Sunday, February 23, 2014

Plants 2013 - Barrens in a Pot

Most of my pot grown native plants were freed to live their lives in likely locations close to the house.  A few of the rarer collections were maintained.  This container mimics gravelly barrens conditions and houses a mix of winter annuals found naturally in the poor, dry soils of the barrens.  This plant community has successfully maintained itself for several years.

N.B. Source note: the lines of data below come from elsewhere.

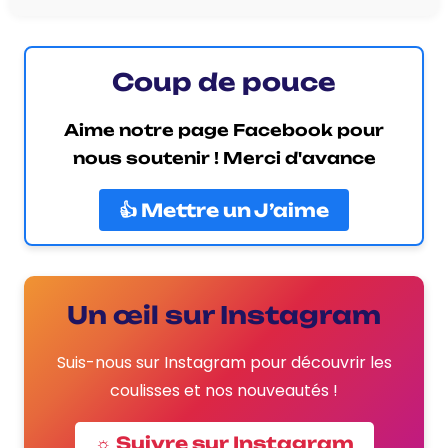
Coup de pouce
Aime notre page Facebook pour
nous soutenir ! Merci d'avance
👍 Mettre un J’aime
Un œil sur Instagram
Suis-nous sur Instagram pour découvrir les
coulisses et nos nouveautés !
☼ Suivre sur Instagram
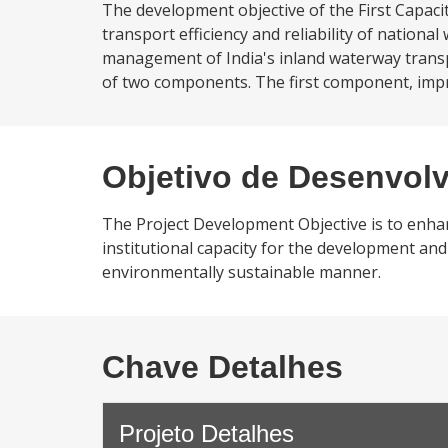
The development objective of the First Capaci
transport efficiency and reliability of nation
management of India's inland waterway trans
of two components. The first component, impro
Objetivo de Desenvol
The Project Development Objective is to enhan
institutional capacity for the development a
environmentally sustainable manner.
Chave Detalhes
Projeto Detalhes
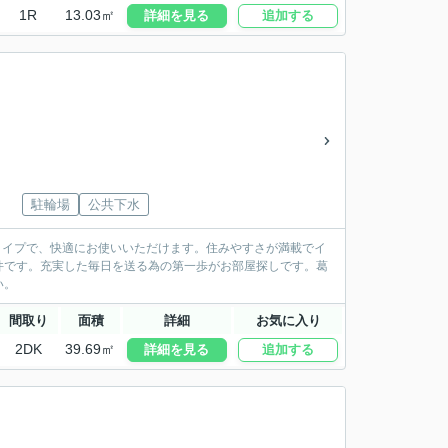
1R
13.03㎡
詳細を見る
追加する
駐輪場
公共下水
タイプで、快適にお使いいただけます。住みやすさが満載でイ
件です。充実した毎日を送る為の第一歩がお部屋探しです。葛
い。
間取り
面積
詳細
お気に入り
2DK
39.69㎡
詳細を見る
追加する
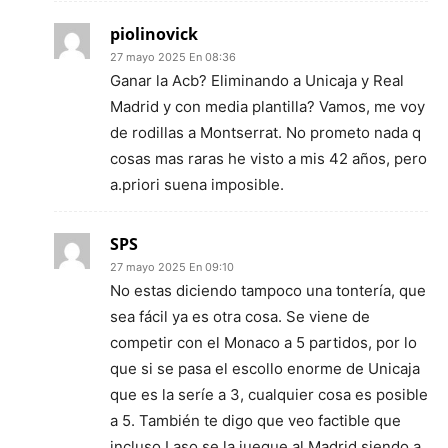
piolinovick
27 mayo 2025 En 08:36
Ganar la Acb? Eliminando a Unicaja y Real
Madrid y con media plantilla? Vamos, me voy
de rodillas a Montserrat. No prometo nada q
cosas mas raras he visto a mis 42 años, pero
a.priori suena imposible.
SPS
27 mayo 2025 En 09:10
No estas diciendo tampoco una tontería, que
sea fácil ya es otra cosa. Se viene de
competir con el Monaco a 5 partidos, por lo
que si se pasa el escollo enorme de Unicaja
que es la seríe a 3, cualquier cosa es posible
a 5. También te digo que veo factible que
incluso Laso se la juegue al Madrid siendo a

Leavenworthia uniflora has always been the star performer and 2013 was no exception.  The potted plants display a vigor far superior to that of the wild specimens.  I’ve learned a lot about these plants by having them in a situation that allows daily viewing, but I would still like to create a situation that more closely matches that experienced by the wild plants.

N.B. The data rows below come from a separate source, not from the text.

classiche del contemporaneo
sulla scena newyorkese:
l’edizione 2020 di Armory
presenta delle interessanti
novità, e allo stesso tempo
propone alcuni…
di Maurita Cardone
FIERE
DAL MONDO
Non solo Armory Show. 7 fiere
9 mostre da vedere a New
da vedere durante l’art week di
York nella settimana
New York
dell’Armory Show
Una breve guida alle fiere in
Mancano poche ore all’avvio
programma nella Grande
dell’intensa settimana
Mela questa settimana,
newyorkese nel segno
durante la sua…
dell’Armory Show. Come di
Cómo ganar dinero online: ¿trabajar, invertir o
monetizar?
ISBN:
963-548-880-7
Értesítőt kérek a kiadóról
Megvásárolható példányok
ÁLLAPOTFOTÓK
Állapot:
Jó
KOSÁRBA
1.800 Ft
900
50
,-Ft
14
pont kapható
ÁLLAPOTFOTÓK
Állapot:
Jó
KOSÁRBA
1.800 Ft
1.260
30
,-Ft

In March the Leavenworthia have created a tight cluster of flower buds in the center of the plant.  Wild plants typically develop three or fewer buds.

By April, a long stalk has pushed high above the leaves where a single four petalled flower blooms.

The flower is short lived and quickly gives way to a developing seed capsule.  This forest of stalks produces enough seed to repopulate the pot as well as for me to collect a good quantity which I return to the site at which I originally obtained seed for this project.

Also doing well in the pot is Draba cuneifolia.  The Draba is typically a little behind the Leavenworthia in development.  Buds are evident in early April.

Flowers open a week later.

Long stalks grow rapidly up through any competing vegetation so that the flowers are in the open and easily visited by small flies and bees.

Draba cuneifolia normally begins growth in early fall and overwinters as a tiny, few leaved plant tucked in close to the soil.  I was surprised in September 2013 when the Draba reached a growth stage equivalent to what is normally seen in early March.

By mid-January, after enduring long periods of sub-zero temperatures and weeks of snow cover the developmentally advanced plants were doing wonderfully.  These super plants were larger than any I had ever had in the pot.  The plant up against the pot wall to the far right is the one shown in the previous photo.  It has put on a lot of growth since September.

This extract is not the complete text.